Just as we are beginning to catch on to the narrative device of interweaving these two fraternal-twin words, we are unexpectedly joined by a character in the story itself, who also seems to pick up on the Torah’s signals. Esau, of all people, when he realizes that he has lost the blessing meant for him, suddenly makes the connection between the two scenes and their two key words:
וַיֹּאמֶר הֲכִי קָרָא שְׁמוֹ יַעֲקֹב וַיַּעְקְבֵנִי זֶה פַעֲמַיִם אֶת בְּכֹרָתִי לָקָח וְהִנֵּה עַתָּה לָקַח בִּרְכָתִי וַיֹּאמַר הֲלֹא אָצַלְתָּ לִּי בְּרָכָה:
And he said: “That is why he was called Jacob, for he has grabbed this away from me two times—he took my birthright (bekhori), and see, now he has taken my blessing (birkhati)...”
It is as if Esau—mostly clueless up to this point—has suddenly stepped slightly outside the narrative, and is able to look back at his own story with the eyes of a reader, to see all kinds of linguistic clues and (in case we had missed them) to draw the connections for us.2
The Zohar picks up on Esau’s moment of awakening and, in a finely nuanced reading, reads another layer of meaning into his exclamation:
"וַיַּעַקְבֵנִי זֶה פַּעֲמָיִם". זֶה. מַהוּ זֶה, וַיַּעַקְבֵנִי פַּעֲמָיִם מִבָּעֵי לֵיהּ. אֶלָּא, מִלָּה חַד הֲוֵי תְּרֵי זִמְנֵי, בְּכוֹרָתִי, אַהֲדַר לֵיהּ זִמְנָא אָחֳרָא בִּרְכָתִי, זֶה הוּא תְּרֵי זִמְנִין.
“He has grabbed away this (zeh) from me two times”—Why say zeh, “this”? It should have just said, “he has grabbed away from me two times?” But it is really one word that has been used twice. It was “my birthright” and then it came back again as “my blessing”—this one thing used in two ways.

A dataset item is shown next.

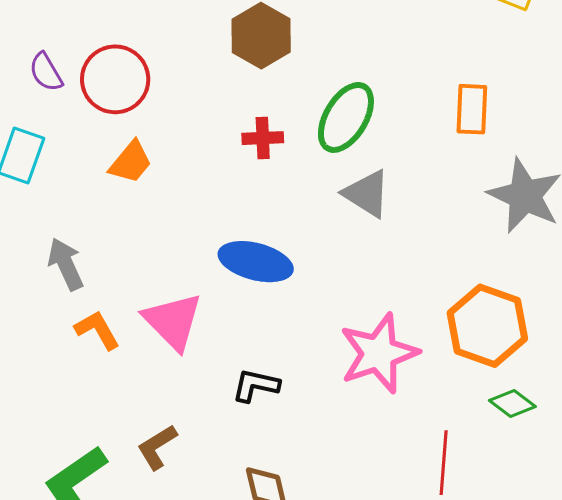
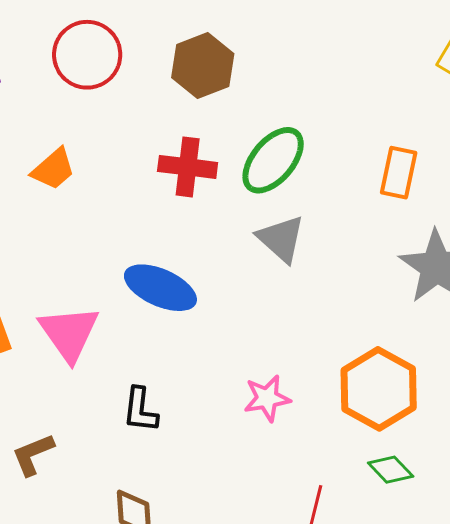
red circle: (115, 79) -> (87, 55), moved
red cross: (263, 138) -> (188, 167), size x1.4
pink star: (379, 353) -> (267, 398), size x0.6
black L-shape: (256, 385) -> (140, 410), turned -105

The two key words we have been considering, “בכרה - bekhorah” and “ברכה - berakhah,” are actually, in this reading, one word with slight changes in form. The Zohar’s mystical orientation allows for words themselves to be animated, to reconstitute themselves and reappear. But this is also a symbolic way of saying that the two scenes and and two concepts we have been considering are all manifestations of one underlying concern.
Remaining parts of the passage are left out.